Samuels-Thomas Scores Game Winner in First Game for Quinnipiac After Transfer
by Joshua Seguin/CHN Writer
ORONO, Maine In the closing moments of a game, anyone on the ice can score the game-winning goal, sometimes someone who a fan might least expect it from is the one who provides the drama.
On Saturday night against Maine, a long-awaited appearance by transfer Jordan Samuels-Thomas turned into a night that he won't soon forget. Samuels-Thomas not only appeared in a crucial opening night matchup, but he scored the game-winning goal with 1:26 remaining in regulation, propelling the Bobcats to a big win.

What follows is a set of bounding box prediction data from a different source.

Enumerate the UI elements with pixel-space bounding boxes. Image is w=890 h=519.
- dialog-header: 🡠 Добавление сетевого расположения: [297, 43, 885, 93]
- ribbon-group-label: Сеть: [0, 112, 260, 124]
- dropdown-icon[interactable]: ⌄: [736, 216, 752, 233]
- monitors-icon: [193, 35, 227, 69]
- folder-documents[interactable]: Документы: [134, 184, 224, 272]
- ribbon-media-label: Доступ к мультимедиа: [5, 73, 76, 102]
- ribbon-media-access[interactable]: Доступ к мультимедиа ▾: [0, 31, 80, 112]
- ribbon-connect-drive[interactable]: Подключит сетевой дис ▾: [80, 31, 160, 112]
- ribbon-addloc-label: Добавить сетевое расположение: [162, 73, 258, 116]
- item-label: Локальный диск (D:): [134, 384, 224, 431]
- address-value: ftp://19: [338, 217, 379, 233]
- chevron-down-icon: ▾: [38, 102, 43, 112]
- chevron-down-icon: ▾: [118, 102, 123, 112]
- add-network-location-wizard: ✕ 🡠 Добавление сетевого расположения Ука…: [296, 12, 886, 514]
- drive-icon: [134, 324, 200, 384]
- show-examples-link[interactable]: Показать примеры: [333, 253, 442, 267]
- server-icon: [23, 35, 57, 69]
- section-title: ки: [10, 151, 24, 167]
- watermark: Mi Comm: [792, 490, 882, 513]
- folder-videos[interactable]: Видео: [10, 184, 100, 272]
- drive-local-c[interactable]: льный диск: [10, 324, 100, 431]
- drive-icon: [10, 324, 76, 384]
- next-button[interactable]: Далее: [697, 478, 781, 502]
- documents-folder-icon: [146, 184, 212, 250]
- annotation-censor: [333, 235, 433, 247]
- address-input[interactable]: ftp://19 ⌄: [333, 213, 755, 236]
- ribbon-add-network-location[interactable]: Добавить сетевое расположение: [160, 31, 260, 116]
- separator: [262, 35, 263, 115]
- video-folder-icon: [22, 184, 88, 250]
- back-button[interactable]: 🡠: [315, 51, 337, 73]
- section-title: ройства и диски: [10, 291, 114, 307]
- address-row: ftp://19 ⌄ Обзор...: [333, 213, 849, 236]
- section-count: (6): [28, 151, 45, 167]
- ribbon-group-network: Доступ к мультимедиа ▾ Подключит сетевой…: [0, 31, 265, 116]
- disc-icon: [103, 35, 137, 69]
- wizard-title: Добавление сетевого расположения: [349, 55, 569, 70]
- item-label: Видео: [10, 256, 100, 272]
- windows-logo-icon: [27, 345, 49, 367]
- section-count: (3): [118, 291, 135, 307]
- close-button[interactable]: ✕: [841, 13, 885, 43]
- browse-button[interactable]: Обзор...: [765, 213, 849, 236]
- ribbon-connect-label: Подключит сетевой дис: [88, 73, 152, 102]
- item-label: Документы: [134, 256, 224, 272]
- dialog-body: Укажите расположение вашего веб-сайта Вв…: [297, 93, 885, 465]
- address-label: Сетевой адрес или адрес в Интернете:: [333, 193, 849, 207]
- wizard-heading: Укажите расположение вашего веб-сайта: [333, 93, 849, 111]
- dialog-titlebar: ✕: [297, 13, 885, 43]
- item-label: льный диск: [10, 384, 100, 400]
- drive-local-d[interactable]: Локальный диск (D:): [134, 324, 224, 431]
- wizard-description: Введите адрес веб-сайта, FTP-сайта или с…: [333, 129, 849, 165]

"He was a player at Bowling Green," said Quinnipiac Coach Rand Pecknold. "He was their leading scorer in his two seasons there. He had a tough year to sit and tonight he was rewarded for his hard work."
Samuels-Thomas is Connecticut-raised; he grew up 40 minutes from Quinnipiac University. His transfer from Bowling Green is one that Quinnipiac will reap the benefits of in the next two seasons. In his two prior seasons with Bowling Green he led the team with 25 and 21 points, respectively. But the team was mired in poor seasons.
"I was at Bowling Green for my first two seasons," said Samuels-Thomas. "It was kind of rough at times and I transferred because a lot of losses around the program,"
Per NCAA rules, Samuels-Thomas had to redshirt a year before he could play for Quinnipiac. Saturday night’s game against Maine was his Quinnipiac debut. He currently has two years left of eligibility and his name will be one that Quinnipiac fans will hear a lot of.
"It was a really long year for me," Samuels-Thomas said. "Coming back in my first game was great and it was a little rough at times. To get rewarded for all the hard work was a blessing for me."
Sitting out a year is a tough decision to make for any player. His move to Quinnipiac made sense for both player and team. His addition will boost a program which comes in with high expectations, trying to get over a hump that has seen flashes of greatness, but hasn't yet consistently risen into the ECAC elite.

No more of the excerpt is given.